_Task to carry out_:
Each line from the one that has "Chrysler, Ram und Jee" through the end of the entries below must be written out exactly; leave out all other lines.

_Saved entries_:
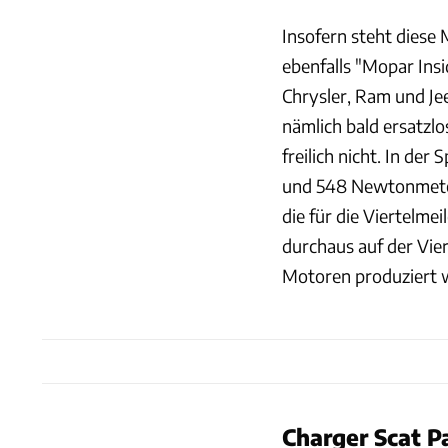
Insofern steht diese 
ebenfalls "Mopar Insi
Chrysler, Ram und Jee
nämlich bald ersatzl
freilich nicht. In de
und 548 Newtonmeter 
die für die Viertelme
durchaus auf der Vier
Motoren produziert w
Charger Scat P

_Answer to this problem_:
Chrysler, Ram und Jee
nämlich bald ersatzl
freilich nicht. In de
und 548 Newtonmeter 
die für die Viertelme
durchaus auf der Vier
Motoren produziert w
Charger Scat P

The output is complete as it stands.